• [Try it]:
Return the line containing "putting an end to that chapte" together with every later line up to the end of the records, exactly and with no pictures; return nothing else.

• [Available data]:
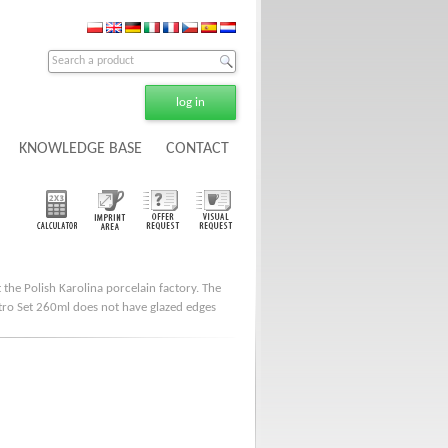
log in
KNOWLEDGE BASE
CONTACT
 the Polish Karolina porcelain factory. The
istro Set 260ml does not have glazed edges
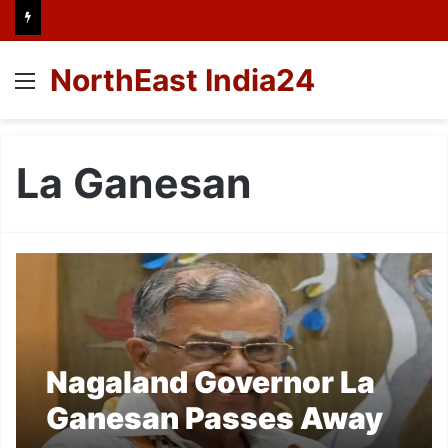
NorthEast India24
Menu
La Ganesan
Nagaland Governor La
Ganesan Passes Away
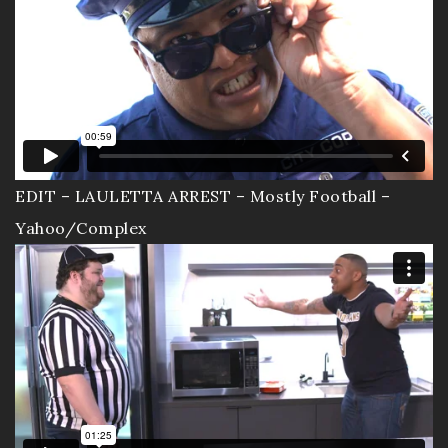
EDIT – LAULETTA ARREST – Mostly Football –
Yahoo/Complex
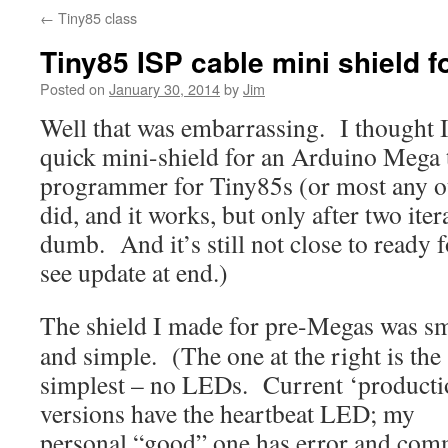
←
Tiny85 class
Tiny85 ISP cable mini shield 
Posted on
January 30, 2014
by
Jim
Well that was embarrassing. I thought I
quick mini-shield for an Arduino Mega t
programmer for Tiny85s (or most any 
did, and it works, but only after two iter
dumb. And it’s still not close to ready 
see update at end.)
The shield I made for pre-Megas was sm
and simple. (The one at the right is the
simplest – no LEDs. Current ‘producti
versions have the heartbeat LED; my
personal “good” one has error and co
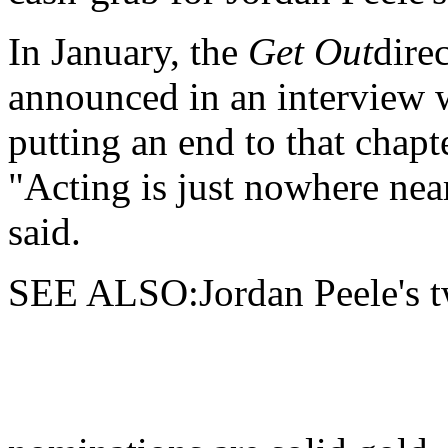
In January, the
Get Out
dire
announced in an interview w
putting an end to that chapte
"Acting is just nowhere near
said.
SEE ALSO:Jordan Peele's tw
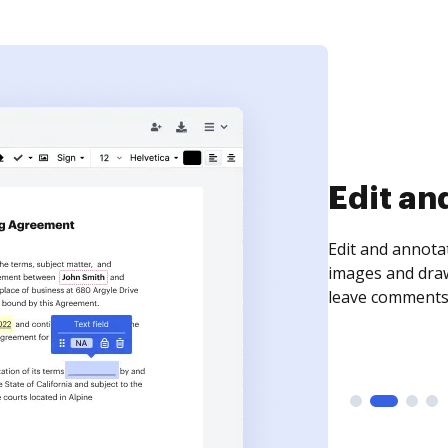
Sign an
Sign a document
need to get it s
time your docum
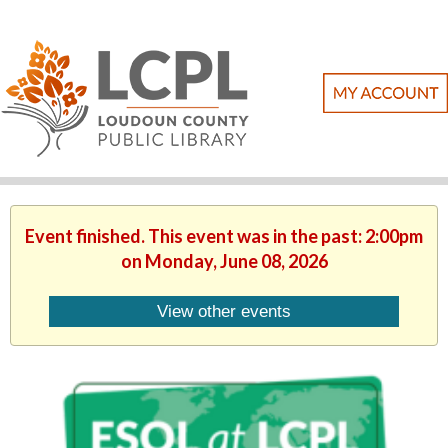
Event finished. This event was in the past: 2:00pm
on Monday, June 08, 2026
View other events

• [The answer]:
putting an end to that chapte
"Acting is just nowhere near
said.
SEE ALSO:Jordan Peele's tw
Sign an
Sign a document
need to get it s
time your docum
Event finished. This event was in the past: 2:00pm
on Monday, June 08, 2026
View other events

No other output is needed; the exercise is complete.